Looking at his paintings makes me feel small. The dazzling light, with even shadows being aglow with crimson and gold, the suggestion of space stretching beyond fences set by eternity, the brush strokes that veil a sharp, clear scene in a hazy mist of light, elements of the awesome, the titanic: a sort of gentle rebuke that the world is, always has been, and always will be, greater than we can possibly imagine.
This particular picture disturbs those fragments slightly. The eye is instantly drawn to the black train, the solid bridge, away from the sky in its gently coloured turbulence. The train is not still: it is moving, and moving fast, so fast it should be a blur, and it is a blur, but at the same time, concrete and arrogant, master of the painting.
I can't separate the painting from the artist. What was he thinking? What was he trying to say? If you look at the Romantic artist as a prophet like figure - is this the prophecy Turner was making? Did he, with shimmering oil paints in lieu of a crystal ball, look out of his window one morning, towards the end of his life, and feel, with a sharp, short stab, that the future was one of rain, steam, speed? Goodbye seas that play merrily with history's ships, goodbye endless skies that throw Icaruses down, let's all get into a train and move as fast as we can, try and run over Time itself, and see where it takes us?
And what of the hare towards the bottom right corner? Nature runs too. But can it beat the flashing black steamlined monster that is beautiful in its way: human hands are capable of creating beauty, even the sounds of harsh screeching metal and spitting steam cannot deny that.

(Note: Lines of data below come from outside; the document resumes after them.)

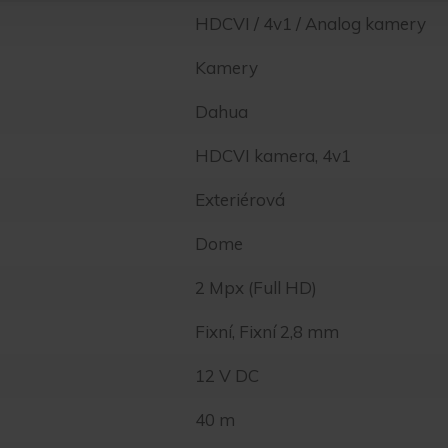
HDCVI / 4v1 / Analog kamery
Kamery
Dahua
HDCVI kamera, 4v1
Exteriérová
Dome
2 Mpx (Full HD)
Fixní, Fixní 2,8 mm
12 V DC
40 m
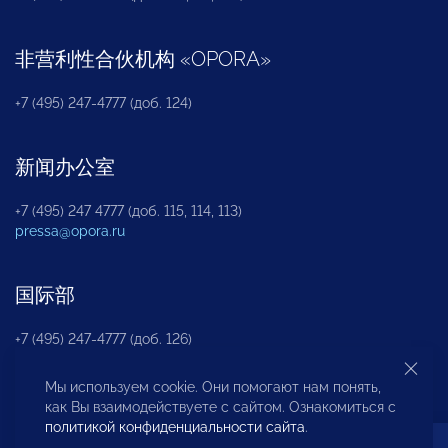
非营利性合伙机构
«
OPORA
»
+7 (495) 247-4777 (доб. 124)
新闻办公室
+7 (495) 247 4777 (доб. 115, 114, 113)
pressa@opora.ru
国际部
+7 (495) 247-4777 (доб. 126)
Мы используем cookie. Они помогают нам понять,
商投权益保护部
как Вы взаимодействуете с сайтом. Ознакомиться с
политикой конфиденциальности сайта
.
+7 (495) 247-4777 (доб. 112)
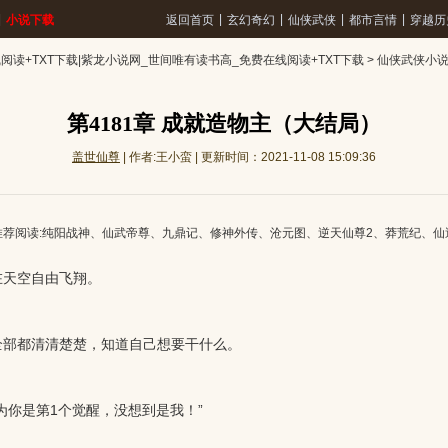
|
|
|
|
|
小说下载
返回首页
玄幻奇幻
仙侠武侠
都市言情
穿越历
读+TXT下载|紫龙小说网_世间唯有读书高_免费在线阅读+TXT下载
>
仙侠武侠小
第4181章 成就造物主（大结局）
盖世仙尊
| 作者:王小蛮 | 更新时间：2021-11-08 15:09:36
推荐阅读:
纯阳战神
、
仙武帝尊
、
九鼎记
、
修神外传
、
沧元图
、
逆天仙尊2
、
莽荒纪
、
仙
天空自由飞翔。
部都清清楚楚，知道自己想要干什么。
你是第1个觉醒，没想到是我！”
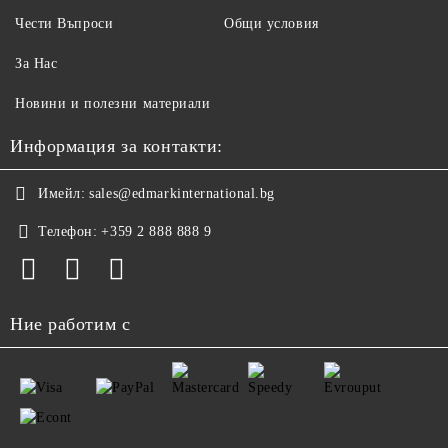
Чести Въпроси
Общи условия
За Нас
Новини и полезни материали
Информация за контакти:
Имейл:
sales@edmarkinternational.bg
Телефон:
+359 2 888 888 9
Ние работим с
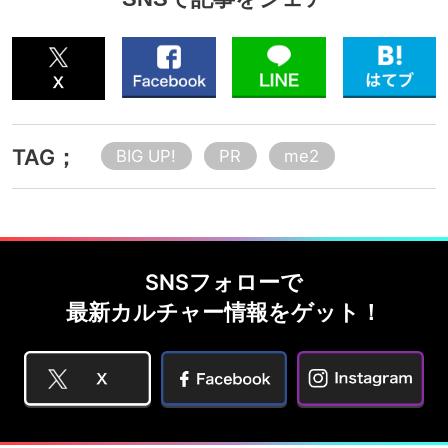
TAG；
BIG UP!
PR
me2
SNSフォローで
最新カルチャー情報をゲット！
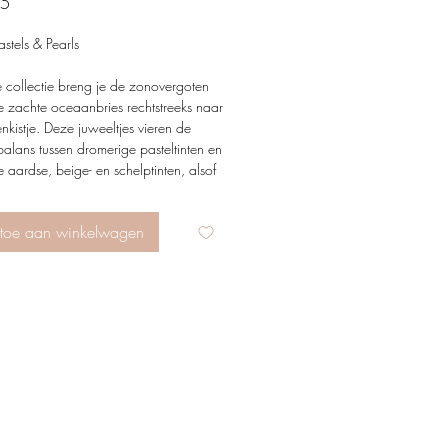
Price
95
stels & Pearls
 collectie breng je de zonovergoten
e zachte oceaanbries rechtstreeks naar
enkistje. Deze juweeltjes vieren de
balans tussen dromerige pasteltinten en
ke aardse, beige- en schelptinten, alsof
leugje zomerlucht en een handvol
d bij je draagt.
toe aan winkelwagen
ltje is met liefde en aandacht
akt als ode aan zonnige
agen en de kleine schatten die de zee
t op het zand. Een collectie die je
 naar het moment waarop de zon het
t, de golven zachtjes fluisteren en de
l even stil lijkt te staan.
ove & sunny days,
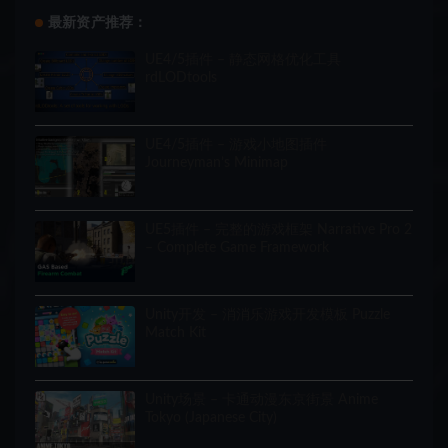
最新资产推荐：
UE4/5插件 – 静态网格优化工具
rdLODtools
UE4/5插件 – 游戏小地图插件
Journeyman’s Minimap
UE5插件 – 完整的游戏框架 Narrative Pro 2
– Complete Game Framework
Unity开发 – 消消乐游戏开发模板 Puzzle
Match Kit
Unity场景 – 卡通动漫东京街景 Anime
Tokyo (Japanese City)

And as the old man set his brushes aside and gazed at it, in his studio perhaps, with polished wooden floors and a wind scented sunrise pouring through the windows, did he think to himself that he'd created a promise, or a warning, or perhaps a bit of both? Or did he simply smile ruefully, knowing that all the black steam engines in the world wouldn't be able to strip the sun that he'd spent a lifetime worshipping of its splendour, though vainglorious attempts would try.